Laporan Wartawan Tribunnews.com, Fersianus Waku
TRIBUNNEWS.COM, JAKARTA - Ketua DPP PDIP, Deddy Sitorus, menilai perbaikan dalam bidang hukum tidak akan terwujud selama Jenderal Listyo Sigit Prabowo masih menjabat sebagai Kapolri.
Pernyataan ini Deddy sampaikan dalam diskusi bertajuk "Dapatkah Gibran Dimakzulkan dan Jokowi Diadili?" di Hotel Sultan, Jalan Gatot Subroto, Jakarta Pusat, Selasa (26/11/2024).
"Mau bicara hukum? Kalau Kapolri-nya masih Listyo Sigit, sampai berbulu, nih, gelas enggak akan ada perubahan, pak. Bayangin gelas bisa berbulu enggak," kata Deddy di lokasi.
Menurut Deddy, Listyo telah merusak sistem penegakan hukum dengan menggunakan institusi kepolisian untuk mendukung kandidat tertentu dalam Pilkada.
Dia berpendapat, Presiden Prabowo Subianto perlu mengganti Listyo demi mewujudkan perbaikan hukum di Indonesia.
"Kalau Pak Prabowo sudah mengganti Kapolri, mungkin kita bicara hukum, karena saya percaya banyak perwira-perwira yang tidak mau institusi Polri rusak oleh Kapolri-nya, tetapi kalau masih dia yang jadi Kapolri, enggak ada harapan, pak," ujar Deddy.
Selain itu, Deddy menyebut bahwa dari sisi politik juga mengalami kerusakan akibat sejumlah penjabat (Pj) kepala daerah di beberapa daerah berpihak ke kandidat tertentu.
"Pj ini geraknya gila-gilaan.

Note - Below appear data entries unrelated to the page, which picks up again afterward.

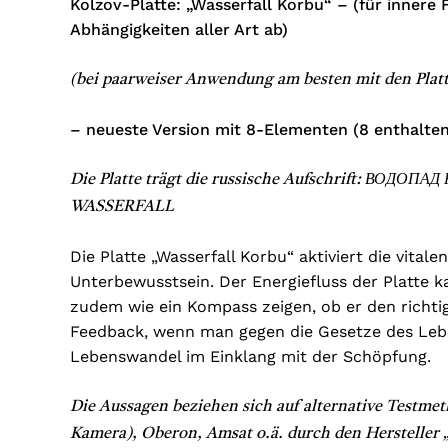
Kolzov-Platte: „Wasserfall Korbu“ – (für innere
Abhängigkeiten aller Art ab)
(bei paarweiser Anwendung am besten mit den Plat
– neueste Version mit 8-Elementen (8 enthalten
Die Platte trägt die russische Aufschrift: ВО
WASSERFALL
Die Platte „Wasserfall Korbu“ aktiviert die vita
Unterbewusstsein. Der Energiefluss der Platte 
zudem wie ein Kompass zeigen, ob er den richt
Feedback, wenn man gegen die Gesetze des Lebe
Lebenswandel im Einklang mit der Schöpfung.
Die Aussagen beziehen sich auf alternative Testm
Kamera), Oberon, Amsat o.ä. durch den Hersteller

Ada yang dengan inisiatif sendiri, ada yang karena mau dapat keuntungan, ada yang bisa melakukan komodifikasi terhadap pemilu ini. Ini sedang terjadi di semua penjuru negeri," tegasnya.

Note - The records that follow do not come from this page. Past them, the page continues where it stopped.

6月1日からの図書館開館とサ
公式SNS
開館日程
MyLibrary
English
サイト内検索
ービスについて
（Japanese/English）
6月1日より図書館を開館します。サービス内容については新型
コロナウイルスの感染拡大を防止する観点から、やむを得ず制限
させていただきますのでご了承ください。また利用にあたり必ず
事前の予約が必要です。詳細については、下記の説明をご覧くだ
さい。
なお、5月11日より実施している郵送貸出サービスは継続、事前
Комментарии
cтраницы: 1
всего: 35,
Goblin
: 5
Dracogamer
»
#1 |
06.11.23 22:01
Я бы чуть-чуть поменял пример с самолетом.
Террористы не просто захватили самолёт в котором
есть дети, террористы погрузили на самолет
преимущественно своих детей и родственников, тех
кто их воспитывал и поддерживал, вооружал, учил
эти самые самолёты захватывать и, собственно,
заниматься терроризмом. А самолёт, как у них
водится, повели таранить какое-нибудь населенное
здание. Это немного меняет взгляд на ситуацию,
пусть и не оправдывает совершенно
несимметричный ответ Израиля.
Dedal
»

Deddy menjelaskan, perbaikan dari sisi politik satu di antaranya bisa terjadi ketika Prabowo punya kemandirian dalam memimpin Indonesia.
"Kalau Pak Prabowo tidak menemukan kekuatannya sebagai presiden, enggak ada, enggak usah ngomong politik," ucapnya.
Tak hanya itu, anggota Komisi II DPR RI ini menuturkan, perbaikan dari sisi politik bisa terjadi ketika rakyat melakukan perlawanan dengan turun ke jalan.
Baca juga: Kasus Polisi Tembak Siswa SMK di Semarang: Mabes Polri Turunkan Propam dan Itwasum untuk Monitoring
Deddy mencontohkan saat gerakan rakyat untuk menolak Revisi UU Pilkada yang hendak mengakali putusan Mahkamah Konstitusi (MK) nomor 60/PUU-XXII/2024.
"Yang bisa mengubah para penguasa ini, kalau ada kerumunan dan ada HP, pak. Kemarin Revisi Undang-Undang Pilkada yang bermaksud membegal putusan Mahkamah Konstitusi, bubar jalan, gara-gara apa? Banyak orang berkumpul di depan Gedung DPR dan di berbagai kota. Bubar jalan. Bubar jalan," tegasnya.